**INSTRUCTIONS FOR THE TASK:** Copy out exactly the lines spanning the line with "МАСТЕР-КЛАССА" to the line with "(si une erreur ce produit insérerla", inclusive, from the data underneath, with no pictures.

(PROVIDED RECORDS begins)

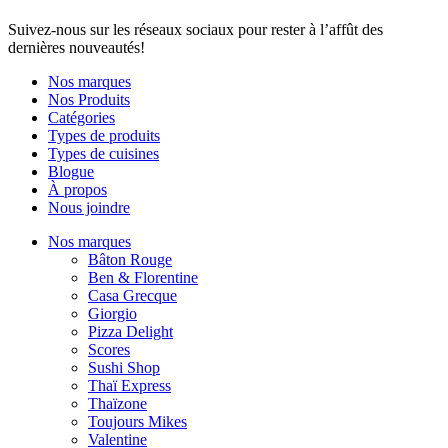
Suivez-nous sur les réseaux sociaux pour rester à l’affût des
dernières nouveautés!
Nos marques
Nos Produits
Catégories
Types de produits
Types de cuisines
Blogue
À propos
Nous joindre
Nos marques
Bâton Rouge
Ben & Florentine
Casa Grecque
Giorgio
Pizza Delight
Scores
Sushi Shop
Thaï Express
Thaïzone
Toujours Mikes
Valentine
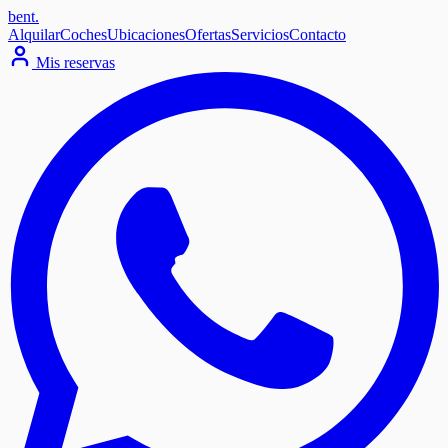
bent
.
Alquilar
Coches
Ubicaciones
Ofertas
Servicios
Contacto
Mis reservas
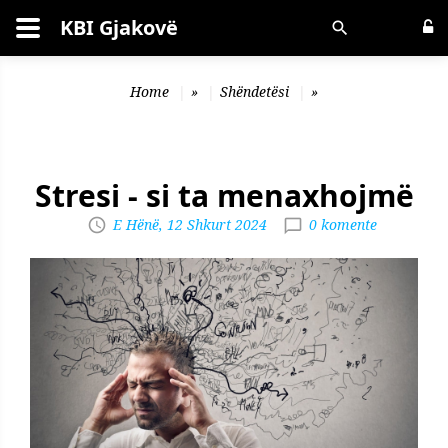
KBI Gjakovë
Kërko
Home
»
Shëndetësi
»
Stresi - si ta menaxhojmë
E Hënë, 12 Shkurt 2024
0 komente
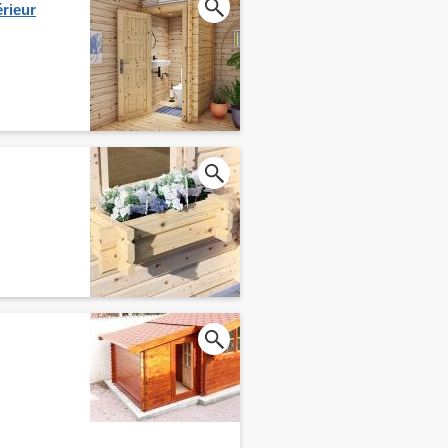
érieur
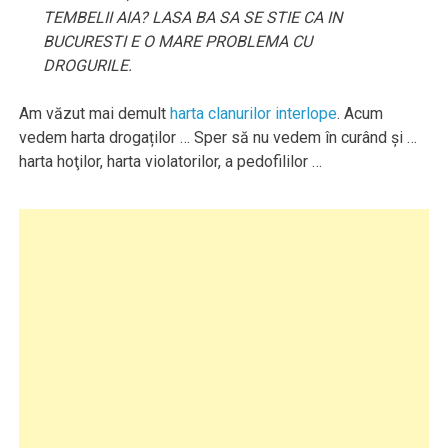
TEMBELII AIA? LASA BA SA SE STIE CA IN
BUCURESTI E O MARE PROBLEMA CU
DROGURILE.
Am văzut mai demult
harta clanurilor interlope
. Acum
vedem harta drogaților … Sper să nu vedem în curând şi …
harta hoţilor, harta violatorilor, a pedofililor …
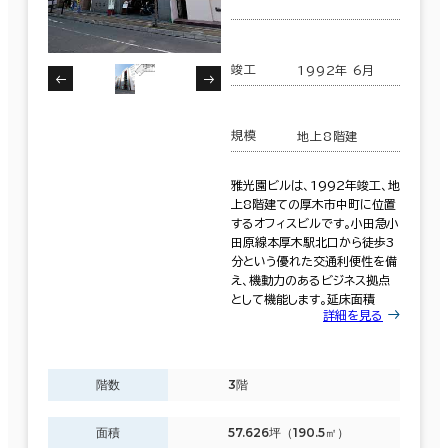
竣工
1992年 6月
規模
地上8階建
雅光園ビルは、1992年竣工、地
上8階建ての厚木市中町に位置
するオフィスビルです。小田急小
田原線本厚木駅北口から徒歩3
分という優れた交通利便性を備
え、機動力のあるビジネス拠点
として機能します。延床面積
詳細を見る
階数
3階
面積
57.626坪（190.5㎡）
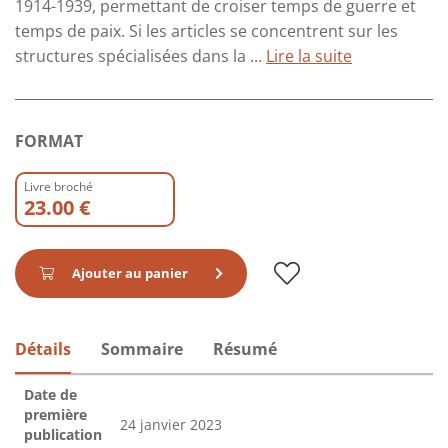
1914-1939, permettant de croiser temps de guerre et
temps de paix. Si les articles se concentrent sur les
structures spécialisées dans la ...
Lire la suite
FORMAT
Livre broché
23.00 €
Ajouter au panier
Détails
Sommaire
Résumé
Date de
première
24 janvier 2023
publication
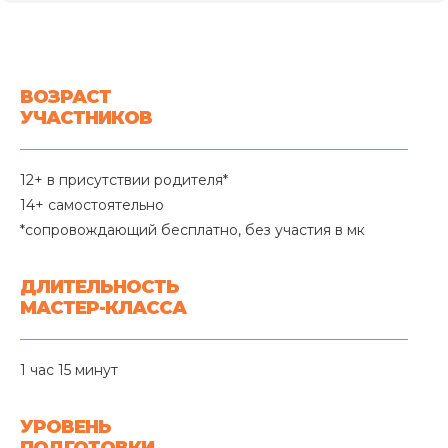
ВОЗРАСТ
УЧАСТНИКОВ
12+ в присутствии родителя*
14+ самостоятельно
*сопровождающий бесплатно, без участия в мк
ДЛИТЕЛЬНОСТЬ
МАСТЕР-КЛАССА
1 час 15 минут
УРОВЕНЬ
ПОДГОТОВКИ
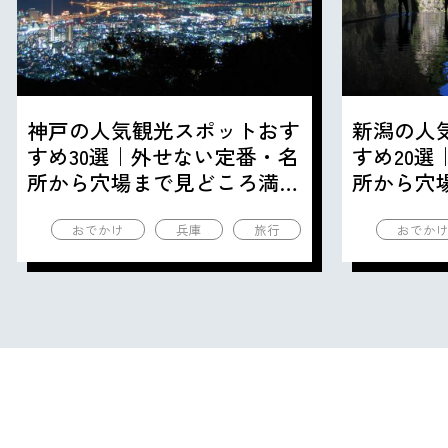
神戸の人気観光スポットおす
新潟の人
すめ30選｜外せない定番・名
すめ20
所から穴場まで見どころ満載
所から穴
の観光地を紹介
の観光地
おでかけ
兵庫
旅行
おでか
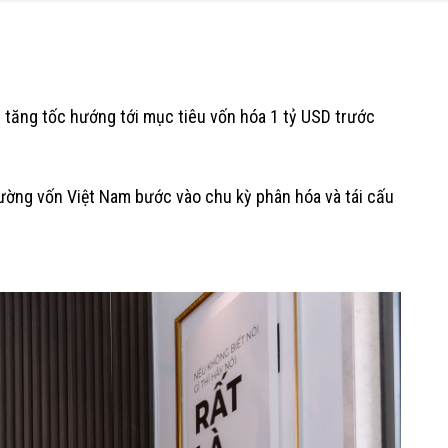
 tăng tốc hướng tới mục tiêu vốn hóa 1 tỷ USD trước
rường vốn Việt Nam bước vào chu kỳ phân hóa và tái cấu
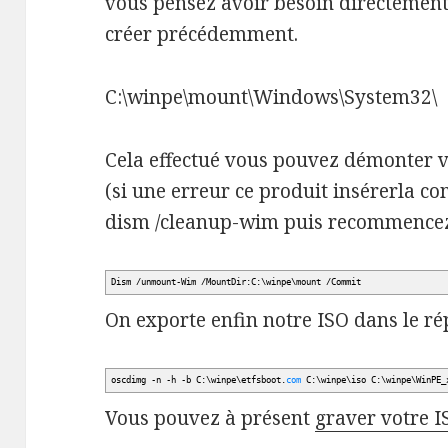
vous pensez avoir besoin directement
créer précédemment.
C:\winpe\mount\Windows\System32\
Cela effectué vous pouvez démonter 
(si une erreur ce produit insérerla 
dism /cleanup-wim puis recommencez
Dism
/
unmount-Wim
/
MountDir:C:\winpe\mount
/
Commit
On exporte enfin notre ISO dans le ré
oscdimg -n -h -b C:\winpe\etfsboot.
com
C:\winpe\iso C:\winpe\WinPE_
Vous pouvez à présent
graver votre I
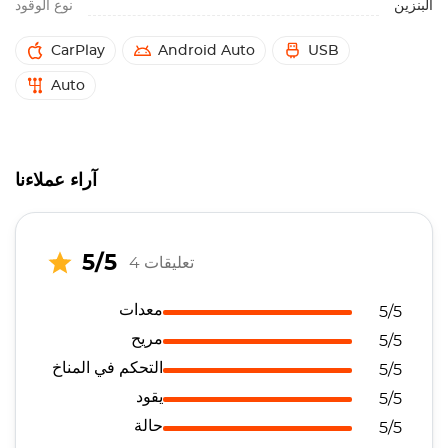
البنزين
نوع الوقود
CarPlay
Android Auto
USB
Auto
آراء عملاءنا
5/5
4 تعليقات
معدات
5/5
مريح
5/5
التحكم في المناخ
5/5
يقود
5/5
حالة
5/5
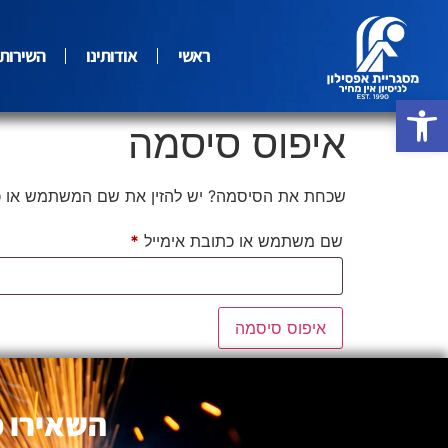
ראשי
אודותינו
השירותי
פתח סרגל נגישות
איפוס סיסמה
שכחת את הסיסמה? יש להזין את שם המשתמש או כתו
שם משתמש או כתובת אימייל
*
איפוס סיסמה
השאירו פ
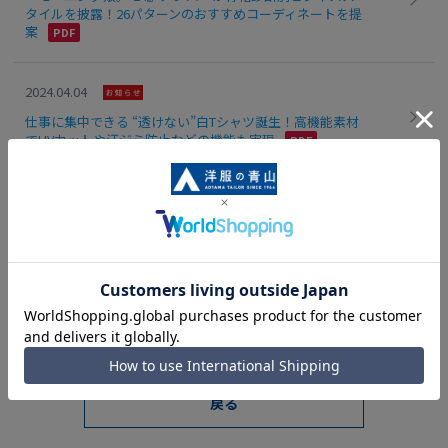
タイルを披露！26パターンのおすすめコーディネートを提
案
2024.04.04
仕事に集中できる “透けない”白Tシャツ誕生！高機能素材
でUVカットや汗ジミ防止などの機能も実現
[181～190件]
...
1
17
18
19
20
21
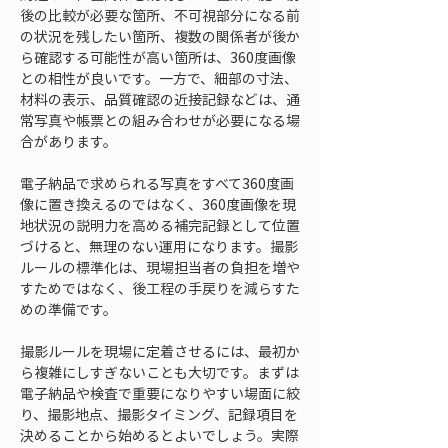
後の比較が必要な箇所、不可視部分になる前
の状況を残したい箇所、複数の関係者が後か
ら確認する可能性が高い箇所は、360度画像
との相性が良いです。一方で、細部の寸法、
材料の表示、品質確認の近接記録などは、通
常写真や帳票との組み合わせが必要になる場
合があります。
電子納品で求められる写真をすべて360度画
像に置き換えるのではなく、360度画像を現
地状況の説明力を高める補完記録として位置
づけると、無理のない運用になります。撮影
ルールの標準化は、現場担当者の負担を増や
すためではなく、後工程の手戻りを減らすた
めの準備です。
撮影ルールを現場に定着させるには、最初か
ら複雑にしすぎないことも大切です。まずは
電子納品や検査で重要になりやすい場面に絞
り、撮影地点、撮影タイミング、記録項目を
決めることから始めるとよいでしょう。実際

(PROVIDED RECORDS ends)

**EXERCISE OUTPUT:**
МАСТЕР-КЛАССА
1 час 15 минут
УРОВЕНЬ
ПОДГОТОВКИ
神戸の人気観光スポットおす
新潟の人
すめ30選｜外せない定番・名
すめ20
所から穴場まで見どころ満載
所から穴
の観光地を紹介
の観光地
おでかけ
兵庫
旅行
おでか
 tăng tốc hướng tới mục tiêu vốn hóa 1 tỷ USD trước
rường vốn Việt Nam bước vào chu kỳ phân hóa và tái cấu
vous pensez avoir besoin directement
créer précédemment.
C:\winpe\mount\Windows\System32\
Cela effectué vous pouvez démonter 
(si une erreur ce produit insérerla 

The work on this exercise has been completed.